Pete Jeffers grinned. "Comin' right up, buddy-boy."

He poured two more cups of coffee, spiked them from a small flask of brandy, and handed one to Mike. They drank in silence.

Fifteen minutes later, Mike the Angel was in the little office that Leda Crannon shared with Dr. Fitzhugh. She was alone.

"How's the girl today?" he asked.

"Beat," she said with a forced smile.

"You look beautiful," he said. He wasn't lying. She looked drawn and tired, but she still looked beautiful.

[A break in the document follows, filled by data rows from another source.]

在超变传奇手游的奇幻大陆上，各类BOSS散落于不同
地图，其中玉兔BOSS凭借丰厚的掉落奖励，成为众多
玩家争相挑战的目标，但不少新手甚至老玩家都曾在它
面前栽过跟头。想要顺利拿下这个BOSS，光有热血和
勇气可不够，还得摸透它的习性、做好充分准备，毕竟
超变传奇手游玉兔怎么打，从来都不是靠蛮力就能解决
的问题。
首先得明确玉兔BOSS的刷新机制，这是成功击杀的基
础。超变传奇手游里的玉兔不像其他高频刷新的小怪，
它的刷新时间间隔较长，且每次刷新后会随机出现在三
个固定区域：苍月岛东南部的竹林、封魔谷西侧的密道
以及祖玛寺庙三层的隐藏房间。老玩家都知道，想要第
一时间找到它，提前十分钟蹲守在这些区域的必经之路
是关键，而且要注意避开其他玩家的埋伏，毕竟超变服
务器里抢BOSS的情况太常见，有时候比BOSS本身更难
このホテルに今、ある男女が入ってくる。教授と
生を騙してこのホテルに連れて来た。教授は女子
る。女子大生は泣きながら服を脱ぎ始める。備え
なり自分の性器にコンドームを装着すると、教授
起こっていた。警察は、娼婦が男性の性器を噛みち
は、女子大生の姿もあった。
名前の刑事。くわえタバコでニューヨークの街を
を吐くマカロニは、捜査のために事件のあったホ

"Thanks, Mike. What can I do for you?"

Mike the Angel pulled up a chair and sat down. "Where's Doc Fitz?"

"He's still trying to get information out of Snookums. It's a weird thing, Mike--a robot with a soul."

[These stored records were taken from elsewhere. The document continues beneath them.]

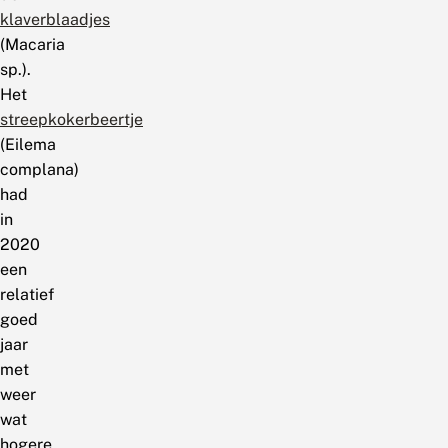
klaverblaadjes
(Macaria
sp.).
Het
streepkokerbeertje
(Eilema
complana)
had
in
2020
een
relatief
goed
jaar
met
weer
wat
hogere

"You don't mind talking about it?"

"No; go ahead if you want."

"All right, answer me a question," he said. "Can Snookums read English?"

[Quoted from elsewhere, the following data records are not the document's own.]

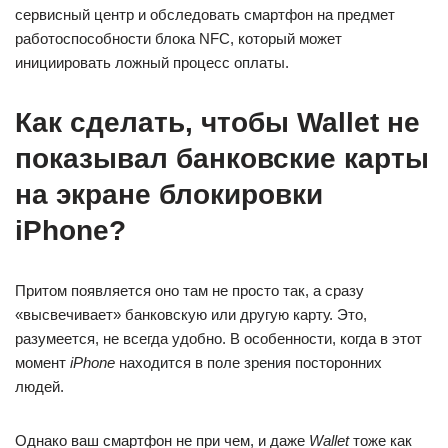
сервисный центр и обследовать смартфон на предмет
работоспособности блока NFC, который может
инициировать ложный процесс оплаты.
Как сделать, чтобы Wallet не
показывал банковские карты
на экране блокировки
iPhone?
Притом появляется оно там не просто так, а сразу
«высвечивает» банковскую или другую карту. Это,
разумеется, не всегда удобно. В особенности, когда в этот
момент
iPhone
находится в поле зрения посторонних
людей.
Однако ваш смартфон не при чем, и даже
Wallet
тоже как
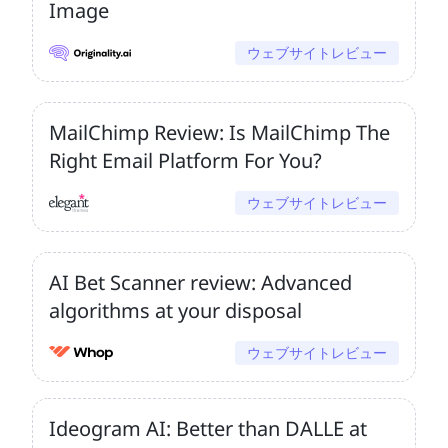
Image
ウェブサイトレビュー
MailChimp Review: Is MailChimp The
Right Email Platform For You?
ウェブサイトレビュー
AI Bet Scanner review: Advanced
algorithms at your disposal
ウェブサイトレビュー
Ideogram AI: Better than DALLE at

"Certainly. And Russian, and German, French, Chinese, and most of the other major languages of Earth."

"He could read a book, then?"

"Yes. But not unless it was given to him and he was specifically told to use its contents as data."

"Good," said Mike. "Now, suppose Snookums was given complete data on a certain field of knowledge. Suppose further that this field is internally completely logical, completely coherent, completely self-consistent. Suppose it could even be reduced to a series of axioms and theorems in symbolic logic."

"All right," she said. "So?"

"Now, further suppose that this system, this field of knowledge is, right now, in constant use by millions of human beings, even though most of them are unaware of the implications of the entire field. Could Snookums work with such a body of knowledge?"

"Sure," said Leda. "Why not?"

"What if there was absolutely no way for Snookums to experiment with this knowledge? What if he simply did not have the equipment necessary?"

"You mean," she asked, "something like astrophysics?"

"No. That's exactly what I don't mean. I'm perfectly well aware that it isn't possible to test astrophysical theories directly. Nobody has been able to build a star in the lab so far.

"But it _is possible to test the theories of astrophysics analogically by extrapolating on data that _can be tested in a physics lab.

"What I'm talking about is a system that Snookums, simply because he is what he is, cannot test or experiment upon, in any way whatsoever. A system that has, in short, no connection with the physical world whatsoever."

Leda Crannon thought it over. "Well, assuming all that, I imagine that it would eventually ruin Snookums. He's built to experiment, and if he's kept from experimenting for too long, he'll exceed the optimum randomity of his circuits." She swallowed. "If he hasn't already."

"I thought so. And so did someone else," said Mike thoughtfully.

"Well, for Heaven's sake! What is this system?" Leda asked in sudden exasperation.

"You're close," said Mike the Angel.

"What are you talking about?"

"Theology," said Mike. "He was pumped full of Christian theology, that's all. Good, solid, Catholic theology. Bishop Costin's mathematical symbolization of it is simply a result of the verbal logic that had been smoothed out during the previous two thousand years. Snookums could reduce it to math symbols and equations, anyway, even if we didn't have Bishop Costin's work."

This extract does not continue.